Não parece haver perspectivas de absorção imediata da mão-de-obra disponível no mercado de trabalho porque, na maioria dos casos, não corresponde ao que é procurado pelas empresas necessitadas de novos trabalhadores. Assim, só aqueles que se adaptam é que vão conseguindo novas colocações.

Este ajustamento da economia é mais lento do que seria desejável e, até lá, não restam muitas alternativas aos trabalhadores desempregados. Acontece também que muitos já atingiram uma idade que não os ajuda porque os empresários, na maioria dos casos, preferem jovens.

Acontece ainda que o crescimento da economia, embora sustentado, não atingiu uma taxa que permita reduzir o desemprego. Isto é: apesar de assistirmos à criação de emprego, este não é suficiente para absorver aqueles que alguns sectores vão lançando para o desemprego.

Vamos ser obrigados a viver com este drama por algum tempo mais.

Mas a vida também não está fácil para os que estão empregados. O ajustamento, que a nossa economia sofre, tem provocado uma estagnação salarial e as consequências são evidentes: perde-se poder de compra a cada ano que passa.

Apesar de todos estes problemas, desemprego, perda de poder de compra, a que acresce uma carga fiscal asfixiante, na maioria dos casos, temos motivos para alimentarmos alguma esperança.

A retoma económica veio para ficar. É uma retoma ainda tímida, mas mostra-se segura, o que nos dá uma enorme esperança.
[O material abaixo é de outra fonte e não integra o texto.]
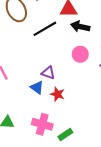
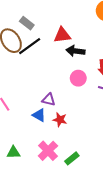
black line: (45, 29) -> (30, 46), moved
pink cross: (42, 124) -> (48, 151), turned 36

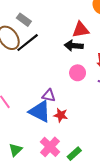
red triangle: (62, 35) -> (81, 30), moved
blue triangle: (39, 115) -> (40, 111), size x1.6
green triangle: (14, 152) -> (15, 150), turned -40

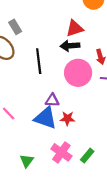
gray rectangle: (24, 20) -> (15, 27), turned 32
black line: (28, 43) -> (39, 61), moved, turned -50
pink circle: (78, 73) -> (78, 73), size x1.6

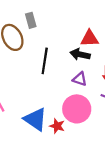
pink circle: (78, 73) -> (77, 109), moved
purple triangle: (52, 100) -> (80, 79), moved

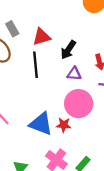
red triangle: (89, 39) -> (42, 37), moved
black arrow: (80, 54) -> (68, 50), turned -54

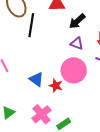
black line: (36, 65) -> (31, 25), moved
blue triangle: (41, 124) -> (36, 79), size x0.7

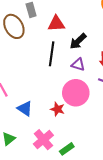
black line: (31, 25) -> (52, 54), moved
blue triangle: (36, 79) -> (25, 109), moved

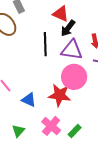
red triangle: (56, 24) -> (61, 14), moved, turned 36
purple triangle: (78, 65) -> (72, 50), size x1.6
red star: (58, 109) -> (60, 95), size x1.6

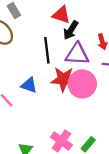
red star: (60, 95) -> (63, 79), moved
blue triangle: (29, 100) -> (29, 85), moved

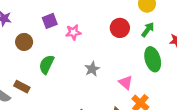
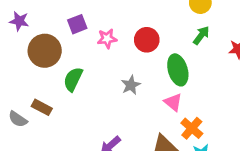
red circle: (120, 28) -> (147, 40), moved
brown circle: (24, 42) -> (45, 51), size x1.5
green ellipse: (153, 59) -> (178, 70), moved

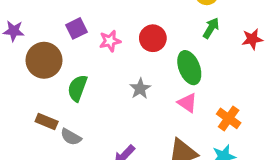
gray semicircle: (18, 119) -> (71, 137), moved
orange cross: (192, 128) -> (229, 118), moved

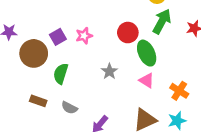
purple square: (76, 28) -> (58, 37), moved
green arrow: (211, 28) -> (162, 21), size x1.5
red circle: (153, 38) -> (128, 33), moved
gray semicircle: (71, 137) -> (69, 108), moved

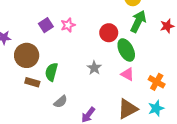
pink star: (84, 36) -> (68, 25), moved
purple square: (58, 37) -> (46, 25), moved
brown rectangle: (38, 101) -> (32, 82), moved
gray semicircle: (69, 108) -> (61, 102), turned -64

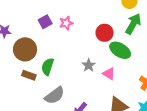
green ellipse: (126, 50) -> (120, 50), turned -35
pink triangle: (127, 74) -> (109, 74), moved
gray semicircle: (61, 102) -> (55, 95), size x1.5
Reconheça-se que o governo foi capaz de resolver o problema, que ameaçava tornar-se crónico, do défice das contas públicas. Pela primeira vez, desde 2002, Portugal vai apresentar um défice inferior a 3%.
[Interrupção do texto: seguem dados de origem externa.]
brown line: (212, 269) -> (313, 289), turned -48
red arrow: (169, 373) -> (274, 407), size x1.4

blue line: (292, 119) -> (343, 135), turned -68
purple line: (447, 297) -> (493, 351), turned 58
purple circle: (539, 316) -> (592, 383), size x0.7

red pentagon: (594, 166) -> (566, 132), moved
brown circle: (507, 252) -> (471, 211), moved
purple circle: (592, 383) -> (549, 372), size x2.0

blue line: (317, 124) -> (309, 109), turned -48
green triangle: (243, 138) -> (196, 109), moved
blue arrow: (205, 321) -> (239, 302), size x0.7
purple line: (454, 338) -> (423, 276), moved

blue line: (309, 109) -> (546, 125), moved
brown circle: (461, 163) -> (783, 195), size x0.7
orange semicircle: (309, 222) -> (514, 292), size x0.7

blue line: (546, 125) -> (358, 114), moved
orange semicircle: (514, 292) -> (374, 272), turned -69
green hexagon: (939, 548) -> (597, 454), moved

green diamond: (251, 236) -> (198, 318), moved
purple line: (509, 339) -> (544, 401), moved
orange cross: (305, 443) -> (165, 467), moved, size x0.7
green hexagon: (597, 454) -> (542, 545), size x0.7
Ultrapassado o défice, será tempo de o governo olhar para a situação económica dos portugueses, e aí haverá muito a fazer.

Será tempo, também, de rever alguns impostos, nomeadamente o IVA e os combustíveis que, de tão elevados, têm provocado a saída de milhões de euros para o país vizinho, que tem estes impostos mais baixos que os nossos.
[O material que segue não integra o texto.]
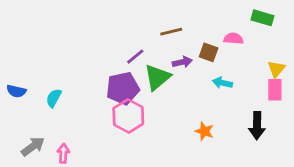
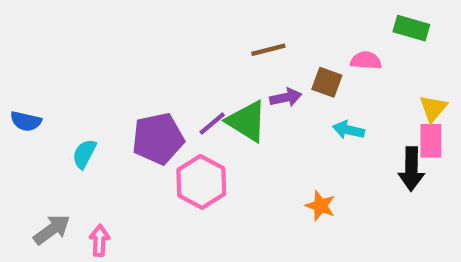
purple line: (135, 57) -> (212, 123), moved
green triangle: (157, 77) -> (247, 121), turned -48
purple pentagon: (123, 88) -> (158, 139), moved
blue semicircle: (16, 91) -> (26, 121), moved
black arrow: (257, 126) -> (411, 169), moved

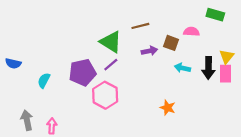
green triangle: (247, 121) -> (111, 42), moved
black arrow: (411, 169) -> (208, 68), moved
gray arrow: (52, 230) -> (27, 120), turned -66

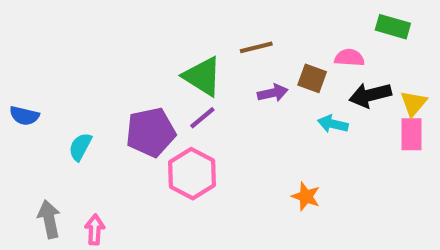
black arrow: (208, 68) -> (370, 95), moved, turned 75

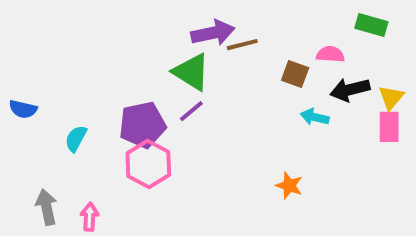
purple arrow: (273, 93) -> (213, 33), moved, size x1.5
pink hexagon: (192, 174) -> (148, 164), moved

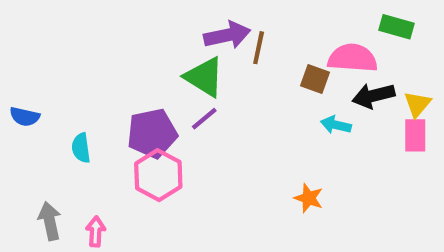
brown line: (242, 45) -> (259, 48), turned -64
pink semicircle: (330, 54) -> (353, 58), size x1.6
cyan semicircle: (76, 139) -> (81, 148), turned -36

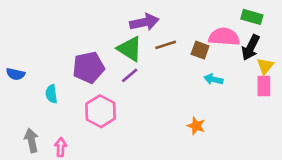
brown line: (259, 48) -> (166, 45), moved, turned 60
black arrow: (373, 96) -> (251, 47), moved, turned -50
purple pentagon: (152, 133) -> (89, 67), moved

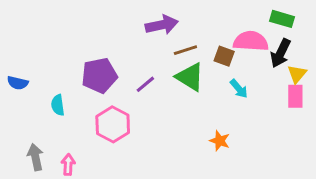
green triangle: (130, 49) -> (190, 77), moved
cyan arrow: (213, 79) -> (239, 89), turned -144

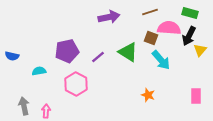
brown line: (185, 50) -> (150, 12), moved
cyan arrow: (239, 89) -> (161, 60), size x1.5
pink rectangle: (295, 96) -> (196, 96), moved
cyan semicircle: (58, 105) -> (39, 71), turned 88

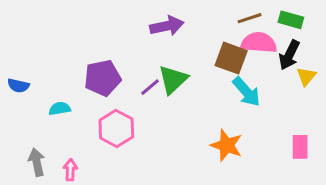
brown line: (150, 12) -> (250, 18), moved
brown square: (151, 38) -> (231, 58), size x1.5
green triangle: (128, 52) -> (173, 79), moved, turned 45
orange star: (148, 95) -> (227, 145), size x1.5

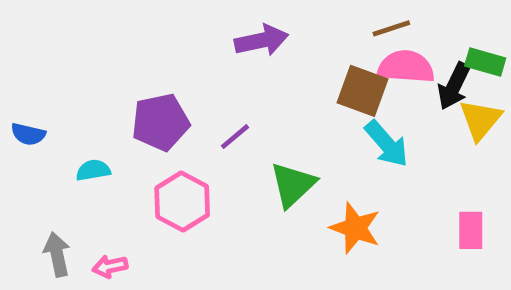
green rectangle: (291, 20) -> (485, 62), moved
yellow triangle: (306, 76) -> (480, 120), size x1.4
green triangle: (173, 79) -> (293, 185), moved
pink arrow: (70, 170) -> (110, 266), turned -105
O governo tem sido corajoso, reconheça-se. Algumas medidas foram necessárias tomar.

Outras dessas medidas afiguraram-se polémicas pelo impacto que causaram junto da opinião pública.

Mas, coragem não faltou ao governo para as levar por diante.

É de esperar que, durante este ano, as medidas tomadas produzam o seu efeito e os portugueses possam, finalmente, desapertar um pouco o cinto.

É de esperar, também, que, aquelas medidas mais polémicas, possam ser revistas, quando for o caso, e possamos avançar para um ano mais produtivo e com mais distribuição da riqueza gerada.

Sobretudo, esperemos que 2008 não nos defraude e que a esperança que renasce a cada ano que começa se confirme.